Aim of the task
Return the count of lines in the following records that include "time", and nothing more.

Structured page parsing data:
################

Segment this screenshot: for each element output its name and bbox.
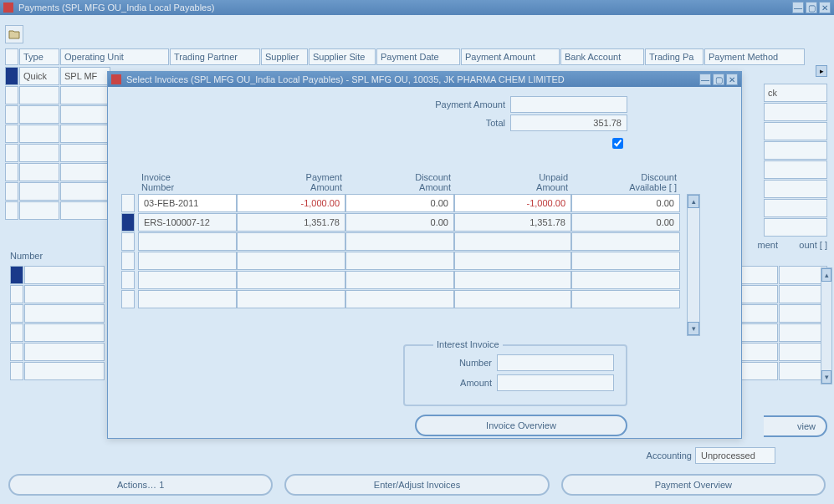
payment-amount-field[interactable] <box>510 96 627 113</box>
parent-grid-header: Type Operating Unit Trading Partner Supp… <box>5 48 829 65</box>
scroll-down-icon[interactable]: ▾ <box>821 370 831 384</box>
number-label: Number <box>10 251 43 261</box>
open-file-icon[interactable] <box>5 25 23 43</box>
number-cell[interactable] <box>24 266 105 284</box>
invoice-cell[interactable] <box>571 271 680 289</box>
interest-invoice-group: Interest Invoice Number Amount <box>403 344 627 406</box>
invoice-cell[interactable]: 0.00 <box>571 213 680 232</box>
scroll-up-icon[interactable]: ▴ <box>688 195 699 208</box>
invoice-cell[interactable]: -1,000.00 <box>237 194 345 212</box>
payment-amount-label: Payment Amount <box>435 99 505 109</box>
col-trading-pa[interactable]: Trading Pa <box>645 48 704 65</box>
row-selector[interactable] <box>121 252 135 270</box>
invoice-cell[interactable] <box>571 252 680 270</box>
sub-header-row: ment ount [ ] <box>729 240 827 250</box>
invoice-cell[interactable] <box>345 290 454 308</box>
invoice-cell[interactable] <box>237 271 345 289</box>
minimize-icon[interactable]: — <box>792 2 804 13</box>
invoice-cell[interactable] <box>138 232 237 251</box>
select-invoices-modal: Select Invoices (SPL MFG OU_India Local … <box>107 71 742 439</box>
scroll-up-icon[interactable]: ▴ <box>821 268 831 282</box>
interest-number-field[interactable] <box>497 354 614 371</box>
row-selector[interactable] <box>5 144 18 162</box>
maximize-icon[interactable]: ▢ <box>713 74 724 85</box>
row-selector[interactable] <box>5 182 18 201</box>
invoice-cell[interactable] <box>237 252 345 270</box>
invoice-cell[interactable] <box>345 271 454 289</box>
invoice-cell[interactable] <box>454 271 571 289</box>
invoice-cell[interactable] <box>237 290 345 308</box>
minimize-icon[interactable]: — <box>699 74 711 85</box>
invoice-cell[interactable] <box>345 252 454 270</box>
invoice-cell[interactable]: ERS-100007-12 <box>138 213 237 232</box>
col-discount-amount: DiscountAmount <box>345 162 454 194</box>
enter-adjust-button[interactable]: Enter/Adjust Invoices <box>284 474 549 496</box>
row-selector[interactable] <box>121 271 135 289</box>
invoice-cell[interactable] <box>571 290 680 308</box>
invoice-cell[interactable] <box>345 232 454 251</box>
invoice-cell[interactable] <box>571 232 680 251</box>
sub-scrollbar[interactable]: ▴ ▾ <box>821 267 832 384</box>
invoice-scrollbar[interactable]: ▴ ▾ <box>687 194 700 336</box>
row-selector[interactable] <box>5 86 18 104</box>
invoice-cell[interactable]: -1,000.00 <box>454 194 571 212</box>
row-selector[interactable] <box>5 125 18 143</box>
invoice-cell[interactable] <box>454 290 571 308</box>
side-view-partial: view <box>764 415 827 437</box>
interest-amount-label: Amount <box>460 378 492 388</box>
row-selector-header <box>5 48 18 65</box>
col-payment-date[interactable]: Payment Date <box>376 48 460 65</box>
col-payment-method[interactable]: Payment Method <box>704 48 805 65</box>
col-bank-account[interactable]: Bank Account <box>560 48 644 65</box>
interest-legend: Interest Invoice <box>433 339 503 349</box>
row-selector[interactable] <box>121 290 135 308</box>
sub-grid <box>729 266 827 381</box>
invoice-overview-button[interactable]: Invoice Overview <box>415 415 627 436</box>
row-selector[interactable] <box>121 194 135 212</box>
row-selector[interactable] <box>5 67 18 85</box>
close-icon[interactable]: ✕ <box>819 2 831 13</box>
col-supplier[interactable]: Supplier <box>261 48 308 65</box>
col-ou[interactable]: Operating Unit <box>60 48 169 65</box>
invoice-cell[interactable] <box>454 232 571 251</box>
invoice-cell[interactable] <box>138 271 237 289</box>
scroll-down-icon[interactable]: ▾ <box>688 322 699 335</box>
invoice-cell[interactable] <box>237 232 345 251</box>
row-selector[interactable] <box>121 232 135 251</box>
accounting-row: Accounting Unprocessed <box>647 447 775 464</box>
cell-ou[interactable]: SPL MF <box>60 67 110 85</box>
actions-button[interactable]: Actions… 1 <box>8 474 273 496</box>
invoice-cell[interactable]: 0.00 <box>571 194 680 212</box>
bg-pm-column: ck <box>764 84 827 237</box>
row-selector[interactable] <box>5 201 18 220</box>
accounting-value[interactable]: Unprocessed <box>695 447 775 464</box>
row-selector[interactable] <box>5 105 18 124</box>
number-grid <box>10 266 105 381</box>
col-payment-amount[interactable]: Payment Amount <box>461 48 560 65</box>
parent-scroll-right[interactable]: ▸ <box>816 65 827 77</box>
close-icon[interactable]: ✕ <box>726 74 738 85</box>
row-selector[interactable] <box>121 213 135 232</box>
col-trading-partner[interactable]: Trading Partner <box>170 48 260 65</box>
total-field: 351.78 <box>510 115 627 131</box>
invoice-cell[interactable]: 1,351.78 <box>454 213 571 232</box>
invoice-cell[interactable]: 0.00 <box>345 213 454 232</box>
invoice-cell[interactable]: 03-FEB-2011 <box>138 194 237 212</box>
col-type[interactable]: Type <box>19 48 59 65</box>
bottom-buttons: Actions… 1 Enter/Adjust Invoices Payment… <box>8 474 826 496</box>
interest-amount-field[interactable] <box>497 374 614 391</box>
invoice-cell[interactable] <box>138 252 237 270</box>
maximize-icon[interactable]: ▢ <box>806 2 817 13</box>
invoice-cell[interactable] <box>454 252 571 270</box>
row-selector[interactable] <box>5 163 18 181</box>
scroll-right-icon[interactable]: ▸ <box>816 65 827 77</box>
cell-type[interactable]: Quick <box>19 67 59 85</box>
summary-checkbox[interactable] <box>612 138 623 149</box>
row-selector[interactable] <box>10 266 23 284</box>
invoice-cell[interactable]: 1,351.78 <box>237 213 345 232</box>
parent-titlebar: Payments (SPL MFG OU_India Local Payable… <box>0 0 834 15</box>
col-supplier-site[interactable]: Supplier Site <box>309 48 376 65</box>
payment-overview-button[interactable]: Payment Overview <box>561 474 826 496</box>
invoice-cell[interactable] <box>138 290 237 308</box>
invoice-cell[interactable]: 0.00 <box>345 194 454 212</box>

################

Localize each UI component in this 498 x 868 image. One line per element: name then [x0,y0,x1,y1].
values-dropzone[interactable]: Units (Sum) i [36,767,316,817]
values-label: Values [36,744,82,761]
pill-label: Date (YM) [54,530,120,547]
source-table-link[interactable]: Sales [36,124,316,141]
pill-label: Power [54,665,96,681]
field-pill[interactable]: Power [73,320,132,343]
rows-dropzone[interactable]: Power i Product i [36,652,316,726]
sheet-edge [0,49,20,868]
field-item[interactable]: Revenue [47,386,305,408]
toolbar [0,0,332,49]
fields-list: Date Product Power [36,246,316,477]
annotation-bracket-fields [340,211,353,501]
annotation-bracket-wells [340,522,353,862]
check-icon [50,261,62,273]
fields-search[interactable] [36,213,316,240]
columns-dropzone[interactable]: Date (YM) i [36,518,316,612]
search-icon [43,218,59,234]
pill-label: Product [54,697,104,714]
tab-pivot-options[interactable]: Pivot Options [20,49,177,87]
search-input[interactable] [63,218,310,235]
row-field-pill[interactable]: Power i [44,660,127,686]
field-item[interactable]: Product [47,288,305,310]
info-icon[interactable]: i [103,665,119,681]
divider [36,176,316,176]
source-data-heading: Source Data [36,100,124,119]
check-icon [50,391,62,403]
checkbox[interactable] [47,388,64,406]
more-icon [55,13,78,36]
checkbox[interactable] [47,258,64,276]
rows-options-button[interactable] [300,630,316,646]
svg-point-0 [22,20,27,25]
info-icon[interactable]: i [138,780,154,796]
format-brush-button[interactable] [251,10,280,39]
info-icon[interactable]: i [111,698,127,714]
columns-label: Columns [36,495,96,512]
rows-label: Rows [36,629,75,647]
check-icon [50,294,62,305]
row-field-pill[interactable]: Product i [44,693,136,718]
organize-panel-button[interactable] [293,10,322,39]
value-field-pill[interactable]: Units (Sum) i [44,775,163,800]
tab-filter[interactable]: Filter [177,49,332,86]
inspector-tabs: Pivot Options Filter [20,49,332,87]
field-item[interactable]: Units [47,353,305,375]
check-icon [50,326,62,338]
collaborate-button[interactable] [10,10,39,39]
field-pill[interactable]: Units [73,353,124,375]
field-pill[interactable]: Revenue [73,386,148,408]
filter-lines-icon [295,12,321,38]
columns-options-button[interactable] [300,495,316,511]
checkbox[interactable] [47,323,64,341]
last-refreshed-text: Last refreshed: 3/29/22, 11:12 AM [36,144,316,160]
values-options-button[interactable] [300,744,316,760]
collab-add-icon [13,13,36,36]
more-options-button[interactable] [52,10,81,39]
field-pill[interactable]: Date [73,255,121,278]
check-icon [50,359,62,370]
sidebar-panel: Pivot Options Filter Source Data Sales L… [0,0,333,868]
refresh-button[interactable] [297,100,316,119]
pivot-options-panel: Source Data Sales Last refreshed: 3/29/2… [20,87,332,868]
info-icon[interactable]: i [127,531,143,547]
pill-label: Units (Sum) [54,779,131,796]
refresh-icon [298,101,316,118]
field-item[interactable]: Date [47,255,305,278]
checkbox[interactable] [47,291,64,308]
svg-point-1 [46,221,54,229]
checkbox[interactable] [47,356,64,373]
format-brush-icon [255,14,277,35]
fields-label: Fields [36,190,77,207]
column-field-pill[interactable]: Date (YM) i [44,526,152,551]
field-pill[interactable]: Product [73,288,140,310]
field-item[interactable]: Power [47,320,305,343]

################

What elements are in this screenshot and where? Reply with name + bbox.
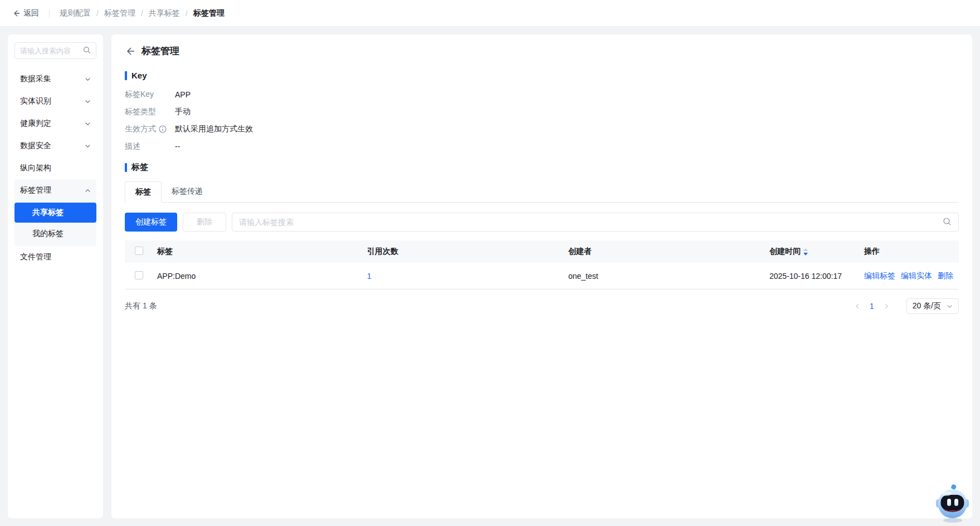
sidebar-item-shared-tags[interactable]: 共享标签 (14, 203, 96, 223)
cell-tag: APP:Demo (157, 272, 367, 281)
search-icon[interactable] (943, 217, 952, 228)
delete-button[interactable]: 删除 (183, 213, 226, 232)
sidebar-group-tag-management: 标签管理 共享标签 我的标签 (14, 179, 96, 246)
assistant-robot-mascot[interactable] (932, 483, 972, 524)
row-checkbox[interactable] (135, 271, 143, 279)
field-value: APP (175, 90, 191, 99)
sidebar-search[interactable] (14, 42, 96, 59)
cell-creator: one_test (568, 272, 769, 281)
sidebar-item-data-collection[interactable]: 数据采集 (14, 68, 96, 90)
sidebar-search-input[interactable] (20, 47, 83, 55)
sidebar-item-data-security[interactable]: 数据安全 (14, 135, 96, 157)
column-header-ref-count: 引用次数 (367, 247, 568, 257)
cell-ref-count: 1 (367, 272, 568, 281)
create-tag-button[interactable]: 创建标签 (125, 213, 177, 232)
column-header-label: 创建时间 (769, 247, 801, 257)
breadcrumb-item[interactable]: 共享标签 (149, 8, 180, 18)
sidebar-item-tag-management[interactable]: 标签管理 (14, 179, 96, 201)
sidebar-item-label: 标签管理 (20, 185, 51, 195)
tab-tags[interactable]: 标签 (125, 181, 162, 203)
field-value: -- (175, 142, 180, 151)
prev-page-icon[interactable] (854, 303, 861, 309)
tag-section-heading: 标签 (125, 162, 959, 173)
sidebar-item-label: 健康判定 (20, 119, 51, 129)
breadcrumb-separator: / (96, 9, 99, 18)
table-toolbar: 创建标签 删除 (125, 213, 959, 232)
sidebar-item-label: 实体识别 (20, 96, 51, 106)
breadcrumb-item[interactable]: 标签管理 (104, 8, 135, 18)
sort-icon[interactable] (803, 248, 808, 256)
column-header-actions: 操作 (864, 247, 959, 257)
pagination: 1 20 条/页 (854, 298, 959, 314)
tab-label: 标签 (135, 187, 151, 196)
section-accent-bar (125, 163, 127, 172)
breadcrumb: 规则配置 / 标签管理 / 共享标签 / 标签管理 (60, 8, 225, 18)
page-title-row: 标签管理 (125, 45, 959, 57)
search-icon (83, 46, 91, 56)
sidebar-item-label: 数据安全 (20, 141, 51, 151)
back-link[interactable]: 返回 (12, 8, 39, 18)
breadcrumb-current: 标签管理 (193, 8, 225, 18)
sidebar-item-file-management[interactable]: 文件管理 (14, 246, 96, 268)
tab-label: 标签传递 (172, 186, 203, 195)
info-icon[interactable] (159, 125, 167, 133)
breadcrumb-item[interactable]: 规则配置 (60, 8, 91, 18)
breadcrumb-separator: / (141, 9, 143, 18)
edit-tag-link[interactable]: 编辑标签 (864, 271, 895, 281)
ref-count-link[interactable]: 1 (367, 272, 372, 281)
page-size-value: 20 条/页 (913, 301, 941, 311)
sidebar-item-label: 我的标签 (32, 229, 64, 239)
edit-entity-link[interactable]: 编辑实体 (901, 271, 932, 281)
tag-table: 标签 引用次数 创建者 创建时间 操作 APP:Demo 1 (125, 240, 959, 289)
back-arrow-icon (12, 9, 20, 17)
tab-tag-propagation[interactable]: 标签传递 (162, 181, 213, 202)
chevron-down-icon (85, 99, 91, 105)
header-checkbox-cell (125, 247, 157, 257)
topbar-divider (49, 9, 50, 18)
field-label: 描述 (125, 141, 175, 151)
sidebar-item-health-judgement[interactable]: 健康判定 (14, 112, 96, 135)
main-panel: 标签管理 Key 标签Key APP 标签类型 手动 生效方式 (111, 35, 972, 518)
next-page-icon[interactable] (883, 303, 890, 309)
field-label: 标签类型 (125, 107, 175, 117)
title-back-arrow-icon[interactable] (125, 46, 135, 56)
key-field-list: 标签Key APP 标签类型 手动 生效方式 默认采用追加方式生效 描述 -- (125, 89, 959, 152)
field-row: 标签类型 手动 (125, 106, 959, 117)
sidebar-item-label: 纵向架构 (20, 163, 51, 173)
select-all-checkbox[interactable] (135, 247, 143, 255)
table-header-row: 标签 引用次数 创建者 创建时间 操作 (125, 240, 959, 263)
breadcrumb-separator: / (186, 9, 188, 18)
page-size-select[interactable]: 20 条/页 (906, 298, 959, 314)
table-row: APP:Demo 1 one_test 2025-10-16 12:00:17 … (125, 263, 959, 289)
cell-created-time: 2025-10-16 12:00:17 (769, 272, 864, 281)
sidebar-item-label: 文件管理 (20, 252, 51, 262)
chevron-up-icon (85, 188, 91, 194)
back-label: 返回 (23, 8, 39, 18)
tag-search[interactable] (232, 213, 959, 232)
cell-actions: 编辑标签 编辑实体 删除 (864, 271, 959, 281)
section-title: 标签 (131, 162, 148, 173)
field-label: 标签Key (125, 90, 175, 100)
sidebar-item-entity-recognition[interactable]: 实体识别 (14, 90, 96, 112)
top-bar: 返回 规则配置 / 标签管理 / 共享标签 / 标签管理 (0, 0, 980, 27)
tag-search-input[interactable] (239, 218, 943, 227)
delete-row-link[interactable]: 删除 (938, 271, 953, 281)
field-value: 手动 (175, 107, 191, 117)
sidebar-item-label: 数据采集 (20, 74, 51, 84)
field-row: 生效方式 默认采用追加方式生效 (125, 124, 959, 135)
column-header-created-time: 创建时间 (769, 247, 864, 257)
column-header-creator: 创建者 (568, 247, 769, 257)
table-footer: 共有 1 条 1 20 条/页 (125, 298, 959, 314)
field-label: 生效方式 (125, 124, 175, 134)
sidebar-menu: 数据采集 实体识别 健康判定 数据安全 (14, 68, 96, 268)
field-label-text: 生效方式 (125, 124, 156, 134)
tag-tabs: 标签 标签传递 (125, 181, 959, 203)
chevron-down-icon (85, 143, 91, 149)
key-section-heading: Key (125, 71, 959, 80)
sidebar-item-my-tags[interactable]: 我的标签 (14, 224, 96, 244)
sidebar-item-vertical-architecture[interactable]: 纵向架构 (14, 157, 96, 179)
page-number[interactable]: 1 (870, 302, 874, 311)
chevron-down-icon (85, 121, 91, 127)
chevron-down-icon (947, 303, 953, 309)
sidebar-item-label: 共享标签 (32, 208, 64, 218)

################

Solution below
2